What Gala needs is this: A quiet house with one, maybe two people, who are patient and caring and willing to work with a dog who is happy and loving, but also sensitive and reactive. A place where she can be the only dog loved by people who will take her for long walks and cuddle with her on the couch. People who won’t be frightened of her high energy and rare intensity. People who will respect her intelligence, but give her the confident care that will make her feel safe. People who don’t have dogs and people traipsing in and out all day long, unsettling Gala and worrying her.
I don’t know what happened to Gala prior to coming to rescue, but I know it was powerful. Powerful enough that the echoes of that tragedy are obvious in her reaction to sudden noises and movements, unfamiliar people and dogs. She needs someone who is determined to love her and give her a chance. Someone who will not expect her to be the dog she cannot be.
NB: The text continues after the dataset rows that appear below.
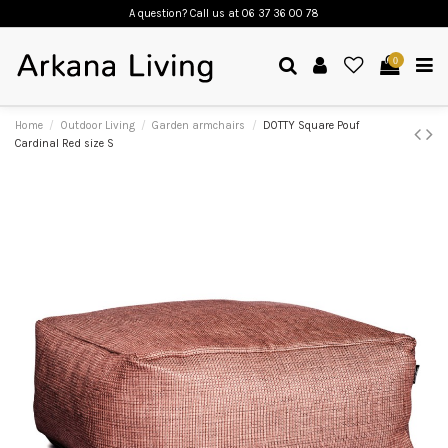
A question? Call us
at 06 37 36 00 78
0
Home
Outdoor Living
Garden armchairs
DOTTY Square Pouf
Cardinal Red size S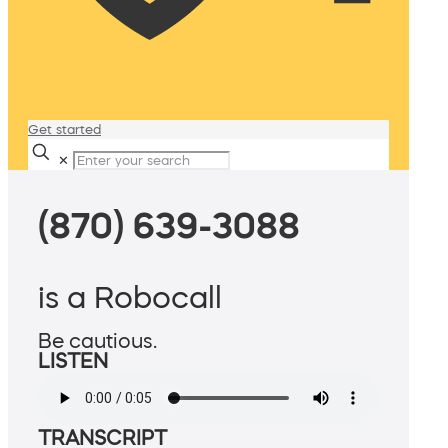
Get started
✕
(870) 639-3088
is a Robocall
Be cautious.
LISTEN
TRANSCRIPT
On Sunday, I took Gala to an adoption event. She hadn’t attended one since last spring, where it was obvious the experience wasn’t a good one for her. I took her this time partly out of curiosity. I wondered if she might do better this time, she’d calmed and settled and been through a lot since that first month with us. And the Pet Valu was only a mile or so from our home, so I figured I could bail if she didn’t do well.
Mostly, I took her because sometimes it feels like no one will ever pick her, so maybe I naively hoped she’d find her person. Her people were certainly not finding her at our house.
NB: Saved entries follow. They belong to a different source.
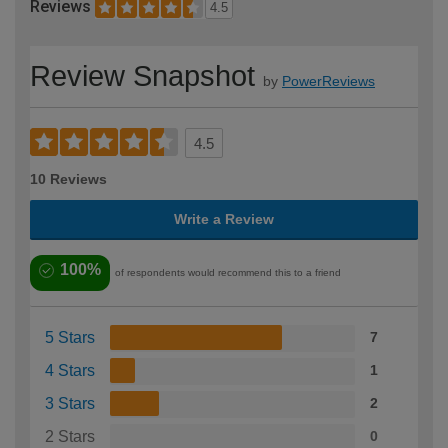
Reviews
4.5
Review Snapshot
by
PowerReviews
4.5
10 Reviews
Write a Review
100%
of respondents would recommend this to a friend
5 Stars
7
4 Stars
1
3 Stars
2
2 Stars
0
After our experience Sunday, it seems pretty clear to me that we are not helping Gala. We are caring for her, but she is not making progress in terms of socialization. Witnessing her defensive behavior (snarling and barking at not just dogs, but people), it’s obvious that she doesn’t feel any safer in public now than she did when she arrived. I didn’t recognize her. This is not the Gala we experience at home.
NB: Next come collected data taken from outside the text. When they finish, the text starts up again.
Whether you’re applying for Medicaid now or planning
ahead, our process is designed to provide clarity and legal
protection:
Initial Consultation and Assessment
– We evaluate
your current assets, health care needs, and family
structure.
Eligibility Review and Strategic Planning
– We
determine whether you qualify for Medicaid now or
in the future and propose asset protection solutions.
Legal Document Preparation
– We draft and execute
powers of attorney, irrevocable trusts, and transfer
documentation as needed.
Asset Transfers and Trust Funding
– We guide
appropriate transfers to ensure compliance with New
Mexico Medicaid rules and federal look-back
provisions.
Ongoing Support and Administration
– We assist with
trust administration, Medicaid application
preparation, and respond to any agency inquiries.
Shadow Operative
Gala has always been terrified and reactive towards other dogs, but rarely towards people. On Sunday, she was frightened and ready to defend herself (and me?) against unfamiliar people and dogs. As her time at the event wore on, instead of relaxing, she began to explode at random people, and I was never sure what triggered her reaction. Certainly, no one threatened her. And yet, Gala sensed a threat of some kind. Why else would my incredibly loving dog display such fierceness?
I drove Gala home early, frustrated and saddened, convinced no one will ever pick her (why would they?) and that we were only making her less adoptable. Her behavior was much worse than that first adoption event so long ago. My mind spun with thoughts – What will become of her? How long can we do this? Are we doing more harm than good?
The morning after our adoption event debacle, I took her for our usual long walk. Instead of loping along happily in front of me, she tiptoed beside me, pausing frequently to check behind us, her eyes darting in every direction, the whites flashing. It was almost like she had PTSD from spending one hour at an adoption event and being bombarded with new people and dogs.
I want to believe that Gala’s family is out there somewhere, but today, that’s hard. Today my heart breaks for this sweet, loving, intense, frightened dog. But it mostly breaks because right now, at least, it feels like I cannot save her.
Sorry for the bummer post. I promise I’ll find my optimism again, soon. But for today, instead of pushing aside my fears for Gala, I’m letting them out. It doesn’t help any of us to pretend they don’t exist.